(Stored data entries)
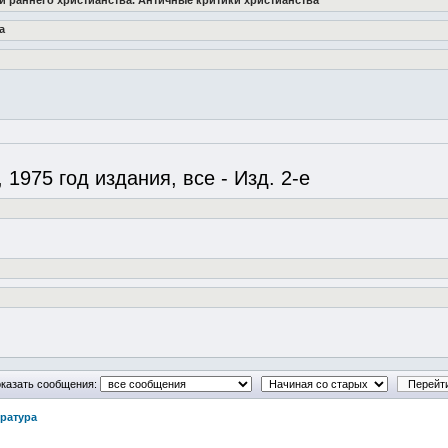
ии раннего христианства. Античные критики христианства
а
1975 год издания, все - Изд. 2-е
казать сообщения:
ература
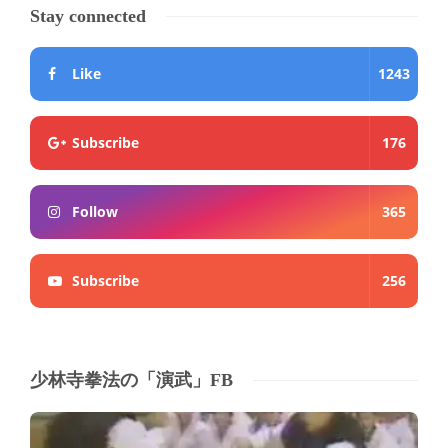
Stay connected
Like
1243
Subscribe
176
Follow
365
Subscribe
256
少林寺拳法の「演武」FB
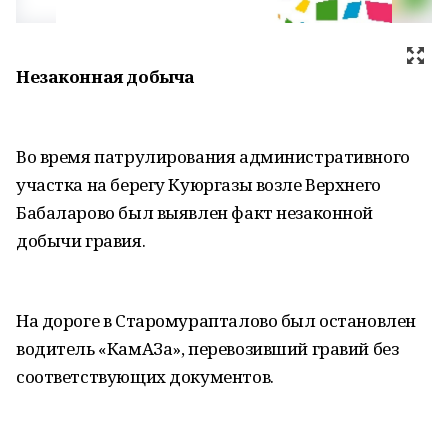
Незаконная добыча
Во время патрулирования административного
участка на берегу Куюргазы возле Верхнего
Бабаларово был выявлен факт незаконной
добычи гравия.
На дороге в Старомурапталово был остановлен
водитель «КамАЗа», перевозивший гравий без
соответствующих документов.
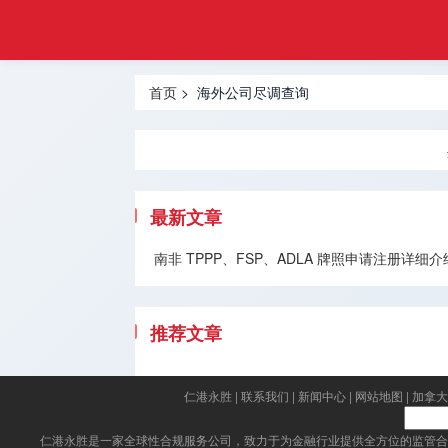
金融
首页
合规
基金管理
牌照
首页
> 海外公司尽调查询
牌照
虚拟资产
VASP牌
照
最新文章
外汇经纪
南非 TPPP、FSP、ADLA 牌照申请注册
牌照
货币兑换
推荐文章
牌照
国际汇款
仁港永胜
|
联系我们
|
新闻中心
|
网站地图
|
加拿大
牌照
仁港永胜
是一家全球性合规服务公司，致力于为金融行业提供全方位的监管合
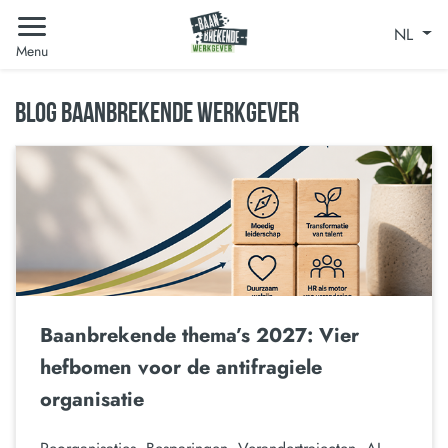
NL
Menu
BLOG BAANBREKENDE WERKGEVER
Baanbrekende thema’s 2027: Vier
hefbomen voor de antifragiele
organisatie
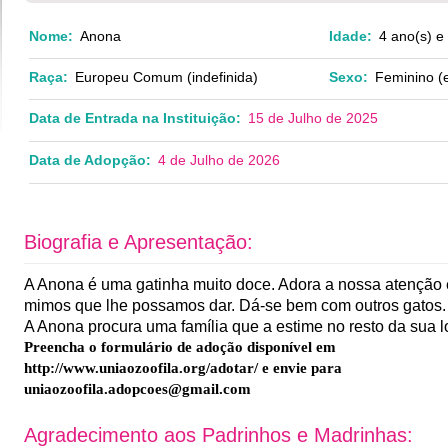
Nome:
Anona
Idade:
4 ano(s) e
Raça:
Europeu Comum (indefinida)
Sexo:
Feminino (e
Data de Entrada na Instituição:
15 de Julho de 2025
Data de Adopção:
4 de Julho de 2026
Biografia e Apresentação:
A Anona é uma gatinha muito doce. Adora a nossa atenção 
mimos que lhe possamos dar. D
á-se bem com outros gatos.
A Anona
procura uma família que a estime no resto da sua l
Preencha o formulário de adoção disponível em
http://www.uniaozoofila.org/adotar/ e envie para
uniaozoofila.adopcoes@gmail.com
Agradecimento aos Padrinhos e Madrinhas:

YOUR OBJECTIVE >> Repeat the records above exactly. Pictures do not belong in the copy.

SOLUTION TO THIS TASK >>
ии раннего христианства. Античные критики христианства
а
1975 год издания, все - Изд. 2-е
казать сообщения:
ература
Stay connected
Like
1243
Subscribe
176
Follow
365
Subscribe
256
少林寺拳法の「演武」FB
Незаконная добыча
Во время патрулирования административного
участка на берегу Куюргазы возле Верхнего
Бабаларово был выявлен факт незаконной
добычи гравия.
На дороге в Старомурапталово был остановлен
водитель «КамАЗа», перевозивший гравий без
соответствующих документов.
金融
首页
合规
基金管理
牌照
首页
> 海外公司尽调查询
牌照
虚拟资产
VASP牌
照
最新文章
外汇经纪
南非 TPPP、FSP、ADLA 牌照申请注册
牌照
货币兑换
推荐文章
牌照
国际汇款
仁港永胜
|
联系我们
|
新闻中心
|
网站地图
|
加拿大
牌照
仁港永胜
是一家全球性合规服务公司，致力于为金融行业提供全方位的监管合
NL
Menu
BLOG BAANBREKENDE WERKGEVER
Baanbrekende thema’s 2027: Vier
hefbomen voor de antifragiele
organisatie
Nome:
Anona
Idade:
4 ano(s) e
Raça:
Europeu Comum (indefinida)
Sexo:
Feminino (e
Data de Entrada na Instituição:
15 de Julho de 2025
Data de Adopção:
4 de Julho de 2026
Biografia e Apresentação:
A Anona é uma gatinha muito doce. Adora a nossa atenção 
mimos que lhe possamos dar. D
á-se bem com outros gatos.
A Anona
procura uma família que a estime no resto da sua l
Preencha o formulário de adoção disponível em
http://www.uniaozoofila.org/adotar/ e envie para
uniaozoofila.adopcoes@gmail.com
Agradecimento aos Padrinhos e Madrinhas:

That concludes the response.